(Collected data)
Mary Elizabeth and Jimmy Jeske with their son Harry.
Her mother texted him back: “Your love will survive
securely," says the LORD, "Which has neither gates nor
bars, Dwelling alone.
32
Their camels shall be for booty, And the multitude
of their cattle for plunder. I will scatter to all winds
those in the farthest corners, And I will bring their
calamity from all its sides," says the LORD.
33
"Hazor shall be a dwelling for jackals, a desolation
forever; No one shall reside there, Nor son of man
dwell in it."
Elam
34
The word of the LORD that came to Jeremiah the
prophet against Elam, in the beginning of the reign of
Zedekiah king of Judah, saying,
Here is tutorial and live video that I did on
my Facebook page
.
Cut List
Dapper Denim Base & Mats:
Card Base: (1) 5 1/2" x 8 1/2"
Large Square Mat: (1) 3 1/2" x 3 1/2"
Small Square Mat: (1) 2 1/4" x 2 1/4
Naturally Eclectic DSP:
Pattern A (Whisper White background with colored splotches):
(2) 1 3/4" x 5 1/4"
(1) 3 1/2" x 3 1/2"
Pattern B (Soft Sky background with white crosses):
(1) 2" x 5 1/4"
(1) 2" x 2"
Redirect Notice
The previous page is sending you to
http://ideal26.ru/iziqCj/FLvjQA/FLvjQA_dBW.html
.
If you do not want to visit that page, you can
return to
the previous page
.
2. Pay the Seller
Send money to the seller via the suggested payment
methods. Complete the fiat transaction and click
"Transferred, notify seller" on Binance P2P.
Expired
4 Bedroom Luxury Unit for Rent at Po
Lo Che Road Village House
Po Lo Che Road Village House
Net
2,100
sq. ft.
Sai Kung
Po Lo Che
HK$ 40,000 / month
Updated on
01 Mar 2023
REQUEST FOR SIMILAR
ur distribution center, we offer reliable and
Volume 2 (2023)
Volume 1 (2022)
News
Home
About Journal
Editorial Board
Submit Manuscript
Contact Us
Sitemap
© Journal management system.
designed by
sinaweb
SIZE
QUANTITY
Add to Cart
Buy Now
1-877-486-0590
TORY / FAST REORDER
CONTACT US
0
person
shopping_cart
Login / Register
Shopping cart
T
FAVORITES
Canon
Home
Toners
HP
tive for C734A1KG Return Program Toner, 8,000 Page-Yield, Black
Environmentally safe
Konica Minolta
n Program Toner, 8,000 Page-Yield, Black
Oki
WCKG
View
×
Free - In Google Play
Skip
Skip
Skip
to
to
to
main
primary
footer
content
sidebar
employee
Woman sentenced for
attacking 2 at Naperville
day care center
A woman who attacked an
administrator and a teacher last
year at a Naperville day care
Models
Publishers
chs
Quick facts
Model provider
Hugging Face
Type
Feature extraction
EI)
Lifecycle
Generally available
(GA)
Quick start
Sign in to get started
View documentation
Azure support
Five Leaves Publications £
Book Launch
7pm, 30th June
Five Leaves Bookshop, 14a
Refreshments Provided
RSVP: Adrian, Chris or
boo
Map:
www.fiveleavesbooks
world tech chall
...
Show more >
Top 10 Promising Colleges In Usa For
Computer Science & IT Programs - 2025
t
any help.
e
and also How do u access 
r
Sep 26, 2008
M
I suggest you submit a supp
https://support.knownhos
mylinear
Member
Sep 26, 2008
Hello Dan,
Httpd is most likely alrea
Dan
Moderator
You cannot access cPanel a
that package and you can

> _REQUIRED WORK_:
All entries are to be printed once more, exactly as given.

> _WORKED SOLUTION_:
Mary Elizabeth and Jimmy Jeske with their son Harry.
Her mother texted him back: “Your love will survive
securely," says the LORD, "Which has neither gates nor
bars, Dwelling alone.
32
Their camels shall be for booty, And the multitude
of their cattle for plunder. I will scatter to all winds
those in the farthest corners, And I will bring their
calamity from all its sides," says the LORD.
33
"Hazor shall be a dwelling for jackals, a desolation
forever; No one shall reside there, Nor son of man
dwell in it."
Elam
34
The word of the LORD that came to Jeremiah the
prophet against Elam, in the beginning of the reign of
Zedekiah king of Judah, saying,
Here is tutorial and live video that I did on
my Facebook page
.
Cut List
Dapper Denim Base & Mats:
Card Base: (1) 5 1/2" x 8 1/2"
Large Square Mat: (1) 3 1/2" x 3 1/2"
Small Square Mat: (1) 2 1/4" x 2 1/4
Naturally Eclectic DSP:
Pattern A (Whisper White background with colored splotches):
(2) 1 3/4" x 5 1/4"
(1) 3 1/2" x 3 1/2"
Pattern B (Soft Sky background with white crosses):
(1) 2" x 5 1/4"
(1) 2" x 2"
Redirect Notice
The previous page is sending you to
http://ideal26.ru/iziqCj/FLvjQA/FLvjQA_dBW.html
.
If you do not want to visit that page, you can
return to
the previous page
.
2. Pay the Seller
Send money to the seller via the suggested payment
methods. Complete the fiat transaction and click
"Transferred, notify seller" on Binance P2P.
Expired
4 Bedroom Luxury Unit for Rent at Po
Lo Che Road Village House
Po Lo Che Road Village House
Net
2,100
sq. ft.
Sai Kung
Po Lo Che
HK$ 40,000 / month
Updated on
01 Mar 2023
REQUEST FOR SIMILAR
ur distribution center, we offer reliable and
Volume 2 (2023)
Volume 1 (2022)
News
Home
About Journal
Editorial Board
Submit Manuscript
Contact Us
Sitemap
© Journal management system.
designed by
sinaweb
SIZE
QUANTITY
Add to Cart
Buy Now
1-877-486-0590
TORY / FAST REORDER
CONTACT US
0
person
shopping_cart
Login / Register
Shopping cart
T
FAVORITES
Canon
Home
Toners
HP
tive for C734A1KG Return Program Toner, 8,000 Page-Yield, Black
Environmentally safe
Konica Minolta
n Program Toner, 8,000 Page-Yield, Black
Oki
WCKG
View
×
Free - In Google Play
Skip
Skip
Skip
to
to
to
main
primary
footer
content
sidebar
employee
Woman sentenced for
attacking 2 at Naperville
day care center
A woman who attacked an
administrator and a teacher last
year at a Naperville day care
Models
Publishers
chs
Quick facts
Model provider
Hugging Face
Type
Feature extraction
EI)
Lifecycle
Generally available
(GA)
Quick start
Sign in to get started
View documentation
Azure support
Five Leaves Publications £
Book Launch
7pm, 30th June
Five Leaves Bookshop, 14a
Refreshments Provided
RSVP: Adrian, Chris or
boo
Map:
www.fiveleavesbooks
world tech chall
...
Show more >
Top 10 Promising Colleges In Usa For
Computer Science & IT Programs - 2025
t
any help.
e
and also How do u access 
r
Sep 26, 2008
M
I suggest you submit a supp
https://support.knownhos
mylinear
Member
Sep 26, 2008
Hello Dan,
Httpd is most likely alrea
Dan
Moderator
You cannot access cPanel a
that package and you can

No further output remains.